6.3.1.2.2 Apport du système expert dans la communication au poste de triage

Dans les hypothèses actuelles, l’ajout d’un système expert dans une dynamique interpersonnelle présentant des difficultés communicationnelles sert de support aux acteurs en leur proposant des pistes pour améliorer la communication entre eux (voir schéma 5). Cet outil répond, grâce à sa banque de données et à sa programmation, aux questions qui lui sont posées tout en offrant des possibilités d’exprimer des pensées ou préoccupations concernant le mal-être des individus ; les symptômes, les degrés de douleur, la médication, la temporalité, etc. Les acteurs s’adressent et se réfèrent donc à ce système pour interagir entre eux. La dynamique de communication s’en voit entièrement transformée. Grâce à cet ajout, il est possible de diminuer le processus de questionnement et de validation. Avec l’implantation d’un système symbolique graphique commun entre les acteurs, le champ d’interprétations variées est restreint. Le patient et sa famille se sentent libres de s’exprimer tout en sachant qu’ils sont compris par le personnel médical. Rassurés, leur état d’inquiétude diminue et les chances qu’il y ait une meilleure empreinte thérapeutique sont

alors plus élevées.66 Le système expert permet également d’enregistrer les choix d’images du patient dans son dossier médical. Tout en laissant une trace de la « parole » du patient, cet outil permet de donner des informations importantes pour la consultation avec le médecin qui suit le passage au poste de triage.

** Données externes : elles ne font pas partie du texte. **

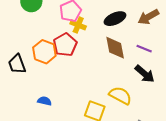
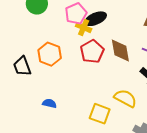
black ellipse: (115, 19) -> (96, 19), moved
red pentagon: (65, 45) -> (92, 52), moved

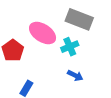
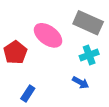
cyan cross: (70, 47) -> (89, 55), moved

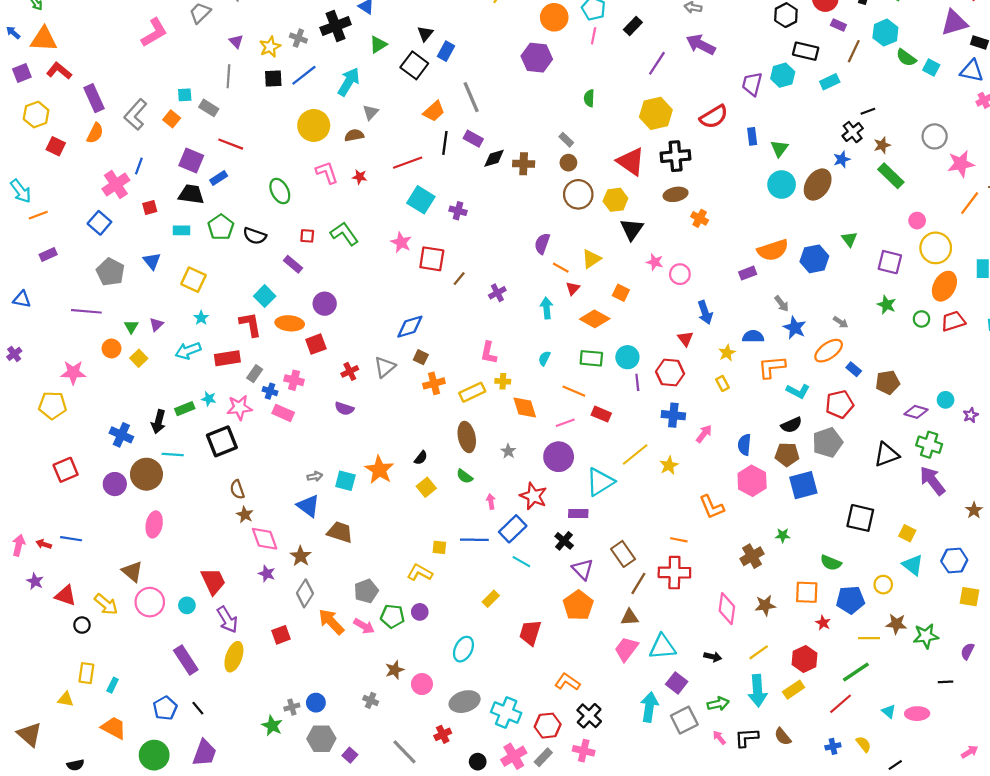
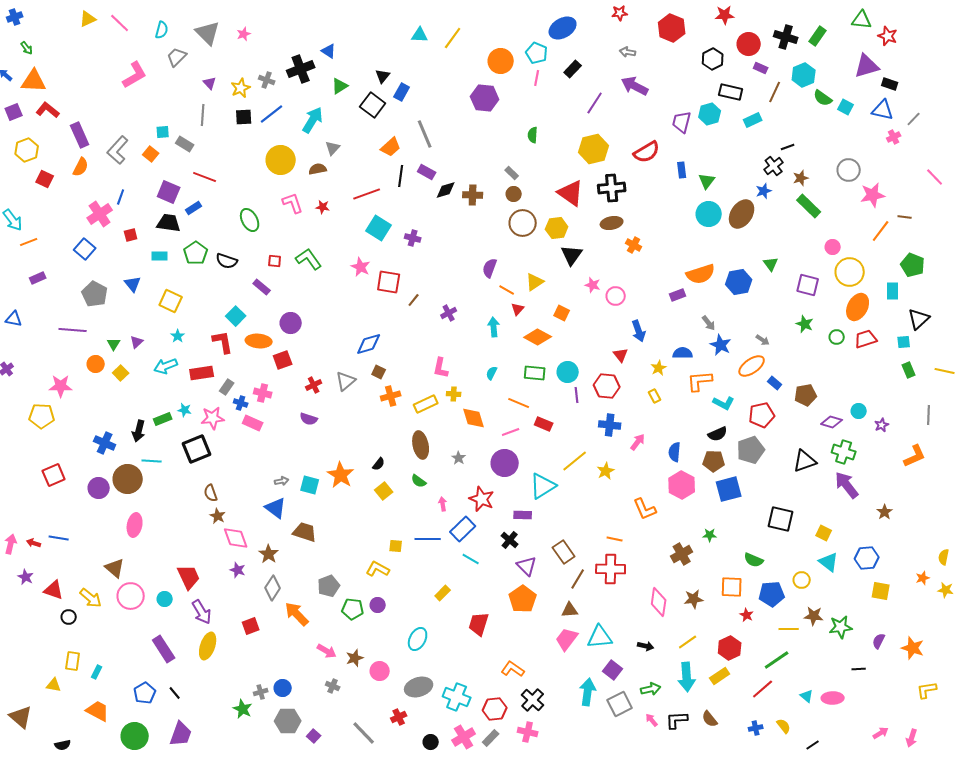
pink arrow: (364, 626) -> (327, 651), moved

De plus, Lingvô permet de diminuer le temps de consultation et d’augmenter la rapidité de l’évaluation du patient par l’infirmière ou le médecin. Cela a pour résultat de faciliter le travail du personnel soignant et de permettre à un nombre plus élevé de patients d’être vus. Par conséquent, il s’agit également d’une solution viable au désengorgement des urgences. Toutefois, le support visuel n’est pas un outil indépendant. Il ne s’agit pas d’une application que le patient ou sa famille utilise à leur guise, sans guide. Lingvô est une aide à la communication ce qui sous-entend qu’il ne la remplace pas. Ce n’est pas non plus un outil présenté à prime abord, mais une alternative proposée lorsque les options de la communication orale et gestuelle ne suffisent pas à recueillir l’information nécessaire à l’évaluation.